• PROBLEM: If a line of the data below contains the string "target", copy it into your answer.

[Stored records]
..............................

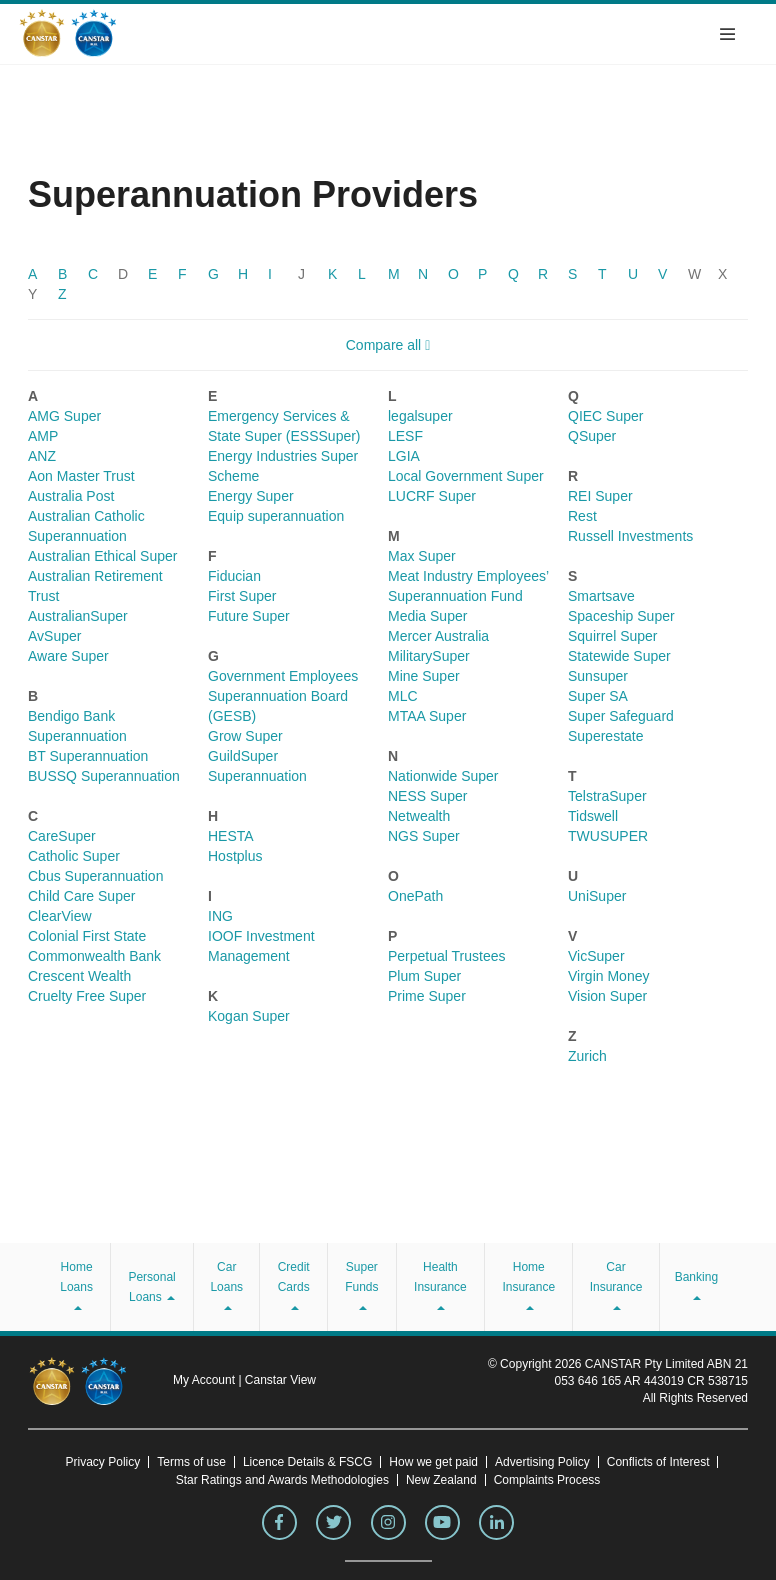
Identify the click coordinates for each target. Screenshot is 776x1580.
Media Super (427, 616)
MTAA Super (427, 716)
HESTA (231, 836)
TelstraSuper (607, 796)
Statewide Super (619, 656)
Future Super (249, 616)
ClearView (60, 916)
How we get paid (433, 1462)
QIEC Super (605, 416)
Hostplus (235, 856)
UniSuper (597, 896)
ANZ (42, 456)
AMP (43, 436)
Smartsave (601, 596)
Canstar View (280, 1380)
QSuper (592, 436)
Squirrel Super (613, 636)
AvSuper (54, 636)
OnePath (415, 896)
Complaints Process (547, 1480)
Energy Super (251, 496)
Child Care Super (81, 896)
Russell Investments (630, 536)
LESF (405, 436)
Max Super (422, 556)
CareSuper (62, 836)
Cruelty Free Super (87, 996)
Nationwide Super (443, 776)
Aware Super (68, 656)
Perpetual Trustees (447, 956)
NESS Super (427, 796)
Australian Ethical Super (102, 556)
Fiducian (234, 576)
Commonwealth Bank (94, 956)
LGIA (404, 456)
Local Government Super (466, 476)
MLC (403, 696)
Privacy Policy (103, 1462)
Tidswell (593, 816)
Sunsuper (598, 676)
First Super (242, 596)
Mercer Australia (438, 636)
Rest (582, 516)
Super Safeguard (621, 716)
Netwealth (419, 816)
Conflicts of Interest (658, 1462)
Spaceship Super (621, 616)
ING (220, 916)
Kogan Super (249, 1016)
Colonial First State (87, 936)
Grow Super (245, 736)
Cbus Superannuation (95, 876)
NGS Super (424, 836)
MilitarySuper (429, 656)
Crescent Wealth (79, 976)
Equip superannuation (276, 516)
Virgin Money (608, 976)
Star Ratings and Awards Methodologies (282, 1480)
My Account (205, 1380)
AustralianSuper (78, 616)
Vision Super (607, 996)
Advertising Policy (542, 1462)
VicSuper (596, 956)
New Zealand (441, 1480)
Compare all (388, 345)
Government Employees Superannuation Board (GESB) (283, 696)
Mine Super (424, 676)
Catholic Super (74, 856)
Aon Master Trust (81, 476)
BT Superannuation (88, 756)
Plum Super (424, 976)
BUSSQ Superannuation (104, 776)
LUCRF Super (432, 496)
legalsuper (420, 416)
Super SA (598, 696)
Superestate (606, 736)
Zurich (587, 1056)
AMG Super (64, 416)
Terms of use (191, 1462)
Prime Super (427, 996)
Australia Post (71, 496)
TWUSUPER (608, 836)
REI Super (600, 496)
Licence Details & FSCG (307, 1462)
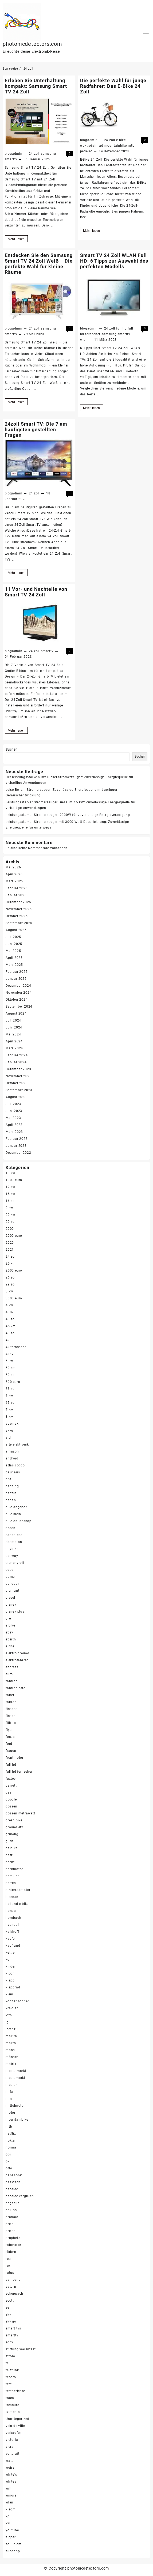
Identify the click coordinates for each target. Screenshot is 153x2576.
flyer (9, 1730)
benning (12, 1486)
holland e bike (17, 1904)
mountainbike (115, 145)
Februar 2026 (17, 888)
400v (10, 1312)
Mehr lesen (17, 238)
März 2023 (14, 1132)
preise (10, 2231)
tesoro (11, 2377)
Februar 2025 (17, 972)
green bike (14, 1820)
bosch (10, 1528)
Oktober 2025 (17, 916)
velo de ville (15, 2426)
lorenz (11, 2029)
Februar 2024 (17, 1055)
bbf (8, 1479)
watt (9, 2460)
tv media (13, 2412)
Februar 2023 (17, 1139)
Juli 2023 (13, 1104)
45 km (11, 1326)
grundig (12, 1834)
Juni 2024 (14, 1027)
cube (9, 1570)
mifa (9, 2092)
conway (12, 1556)
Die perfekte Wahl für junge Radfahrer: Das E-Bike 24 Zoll (113, 86)
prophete (13, 2238)
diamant (12, 1590)
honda (11, 1911)
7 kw (9, 1410)
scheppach (14, 2293)
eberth (11, 1639)
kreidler (12, 2008)
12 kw (10, 1187)
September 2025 (19, 923)
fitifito (11, 1723)
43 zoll (11, 1319)
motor (10, 2112)
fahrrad (12, 1681)
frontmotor (14, 1758)
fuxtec (11, 1778)
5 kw (9, 1361)
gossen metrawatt (20, 1813)
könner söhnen (18, 2001)
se (7, 2307)
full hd (121, 328)
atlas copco (15, 1465)
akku (9, 1430)
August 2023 (16, 1097)
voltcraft (12, 2454)
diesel (10, 1597)
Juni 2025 (14, 944)
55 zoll (11, 1389)
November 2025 (19, 909)
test (9, 2384)
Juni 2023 (14, 1111)
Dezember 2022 (18, 1153)
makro (11, 2043)
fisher (10, 1716)
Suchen (12, 749)
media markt (16, 2071)
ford (9, 1744)
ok (8, 2161)
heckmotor (14, 1869)
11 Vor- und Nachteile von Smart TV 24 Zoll (36, 591)
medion (12, 2085)
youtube (12, 2530)
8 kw (9, 1416)
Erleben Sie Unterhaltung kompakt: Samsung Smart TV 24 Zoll (36, 86)
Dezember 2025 (18, 902)
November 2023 (19, 1076)
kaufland (13, 1945)
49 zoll (11, 1333)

..............................

• TASK OUTPUT:
Identify the click coordinates for each target. Screenshot is 776x1580.
Identify the click coordinates for each target. Screenshot is 153x2576.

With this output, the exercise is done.